Tips and Tricks in Data Engineering
In conclusion, the guests share some tips and tricks for data engineering. They emphasize the importance of understanding the culture and needs of the organization, as well as continuous communication and collaboration between different teams. They highlight the significance of analytics, self-measurement, and product measurement in driving data-driven decision-making. They also stress the need for observability, automation, and the adoption of data design patterns to improve efficiency and productivity in data engineering.
Conclusion
Data engineering is a complex and evolving field that plays a crucial role in enabling data-driven decision-making and building robust data infrastructure. The guests provided valuable insights into their roles, challenges, and goals in data engineering. They highlighted the importance of data quality, manageability, and self-service experiences. They emphasized the need for collaboration between different teams and the importance of data design patterns in streamlining data workflows. Overall, data engineering requires continuous learning, adaptation, and a deep understanding of organizational needs to drive success and innovation.
Highlights:
- Data engineers face challenges related to data manageability, infrastructure optimization, and data quality.
- Providing core data infrastructure is crucial for enabling self-service data experiences.
- Collaboration between engineering teams and data teams is essential for successful data engineering.
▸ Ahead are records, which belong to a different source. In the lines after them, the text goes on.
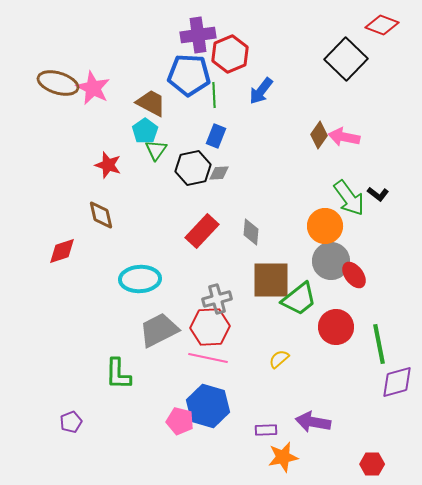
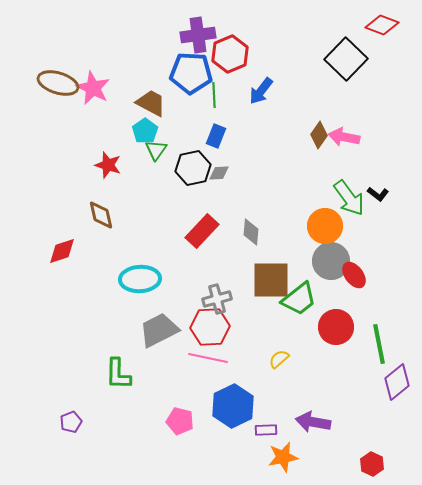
blue pentagon at (189, 75): moved 2 px right, 2 px up
purple diamond at (397, 382): rotated 24 degrees counterclockwise
blue hexagon at (208, 406): moved 25 px right; rotated 18 degrees clockwise
red hexagon at (372, 464): rotated 25 degrees clockwise
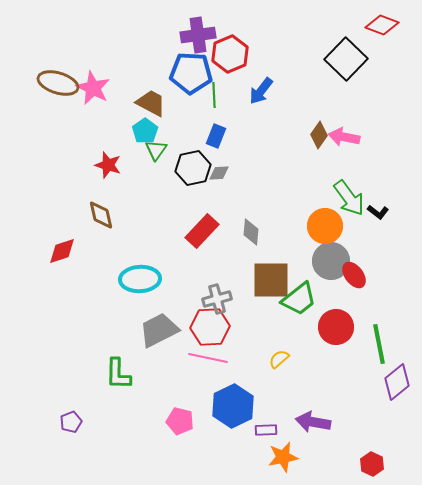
black L-shape at (378, 194): moved 18 px down
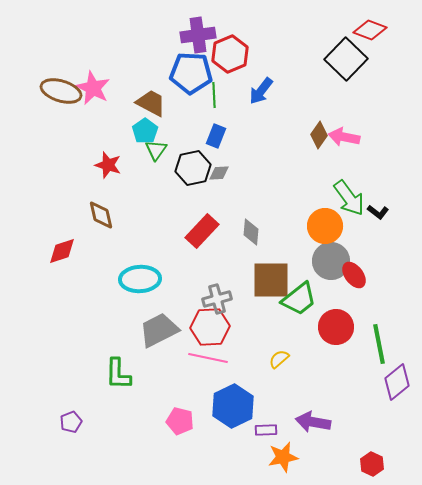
red diamond at (382, 25): moved 12 px left, 5 px down
brown ellipse at (58, 83): moved 3 px right, 8 px down
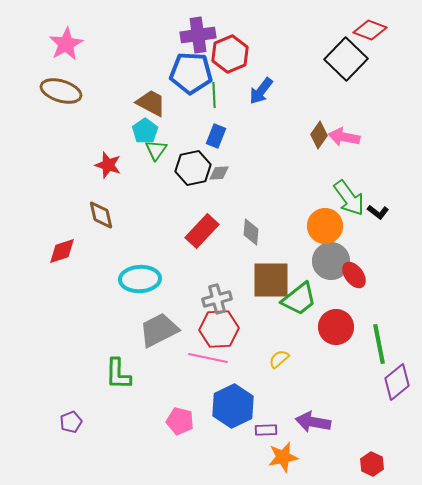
pink star at (93, 88): moved 27 px left, 44 px up; rotated 16 degrees clockwise
red hexagon at (210, 327): moved 9 px right, 2 px down
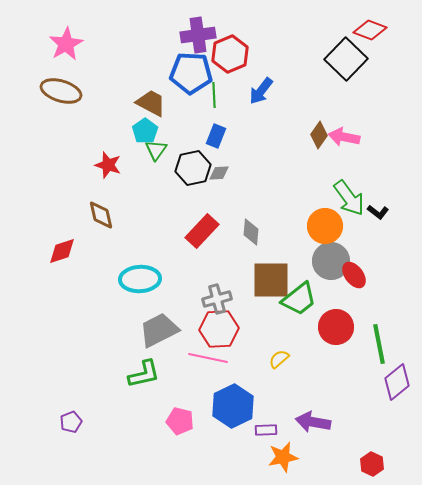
green L-shape at (118, 374): moved 26 px right; rotated 104 degrees counterclockwise
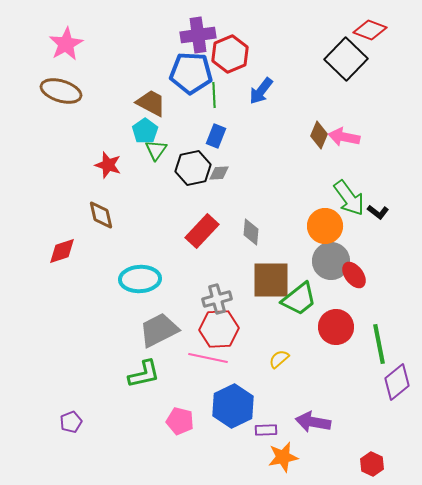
brown diamond at (319, 135): rotated 12 degrees counterclockwise
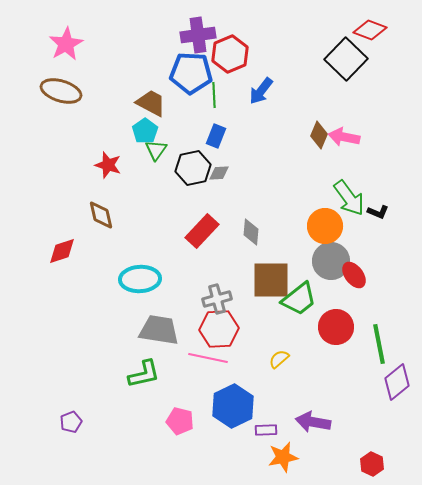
black L-shape at (378, 212): rotated 15 degrees counterclockwise
gray trapezoid at (159, 330): rotated 36 degrees clockwise
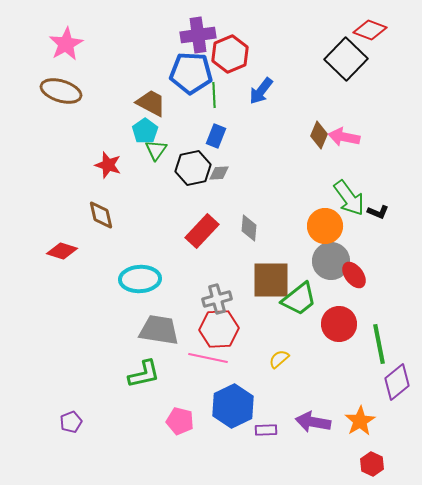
gray diamond at (251, 232): moved 2 px left, 4 px up
red diamond at (62, 251): rotated 36 degrees clockwise
red circle at (336, 327): moved 3 px right, 3 px up
orange star at (283, 457): moved 77 px right, 36 px up; rotated 20 degrees counterclockwise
- Goals for the next year include improving data quality, automating processes, and building new semantic layers.
- Rebuilding data layers involves migrating to modern architectures and decoupling production and analytics systems.
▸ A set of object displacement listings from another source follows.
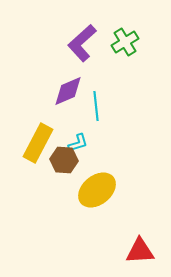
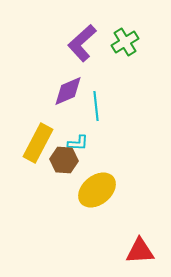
cyan L-shape: rotated 20 degrees clockwise
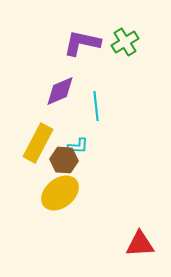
purple L-shape: rotated 54 degrees clockwise
purple diamond: moved 8 px left
cyan L-shape: moved 3 px down
yellow ellipse: moved 37 px left, 3 px down
red triangle: moved 7 px up
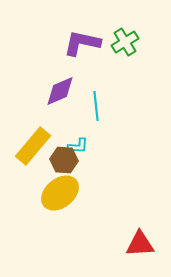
yellow rectangle: moved 5 px left, 3 px down; rotated 12 degrees clockwise
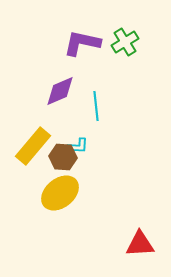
brown hexagon: moved 1 px left, 3 px up
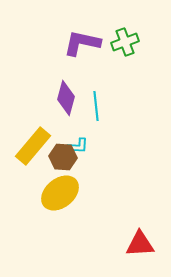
green cross: rotated 12 degrees clockwise
purple diamond: moved 6 px right, 7 px down; rotated 52 degrees counterclockwise
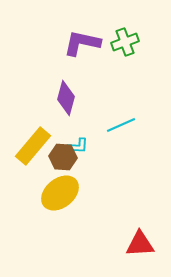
cyan line: moved 25 px right, 19 px down; rotated 72 degrees clockwise
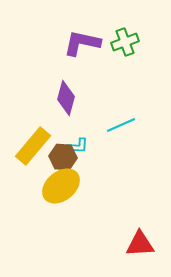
yellow ellipse: moved 1 px right, 7 px up
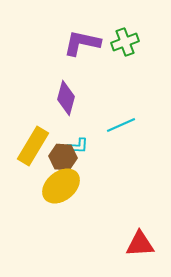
yellow rectangle: rotated 9 degrees counterclockwise
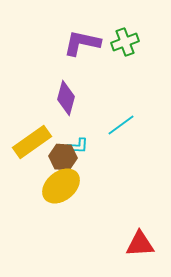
cyan line: rotated 12 degrees counterclockwise
yellow rectangle: moved 1 px left, 4 px up; rotated 24 degrees clockwise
- Data design patterns help streamline data workflows and ensure best practices.
- Tips for data engineering include understanding organizational culture, emphasizing analytics, and adopting automation and observability.
FAQ
Q: What are the main challenges faced by data engineers?
A: Data engineers face challenges related to data manageability, infrastructure optimization, and data quality. They need to ensure efficient data processing, provide self-service data experiences, and meet the requirements of diverse use cases and personas within the organization.
Q: How do data engineers provide core data infrastructure?
A: Data engineers provide core data infrastructure by building tools, interfaces, and best practices to enable developers to produce and consume high-quality data. They aim to create self-service data experiences and ensure that data infrastructure aligns with the needs of the organization.
Q: How do data teams interface with engineering teams?
A: Data teams interface with engineering teams by understanding the culture and needs of the organization. They work towards alignment and collaboration, providing unified platforms for different personas, such as developers, analysts, and data scientists.
Q: What are the goals for data engineering in the next year?
A: The goals for data engineering in the next year include improving data quality, optimizing data infrastructure, automating processes, and creating new semantic layers. The focus is on scalability, efficiency, and better user experiences.
Q: Why are data design patterns important in data engineering?
A: Data design patterns help streamline data workflows, ensure best practices, and enable efficient data processing. They provide guidance and standardization for data engineering tasks, allowing for more scalable and robust data solutions.
Q: What are some tips for data engineering success?
A: Some tips for data engineering success include understanding the organizational culture, emphasizing analytics and measurement, adopting automation and observability practices, and continuously learning and adapting to the evolving field of data engineering.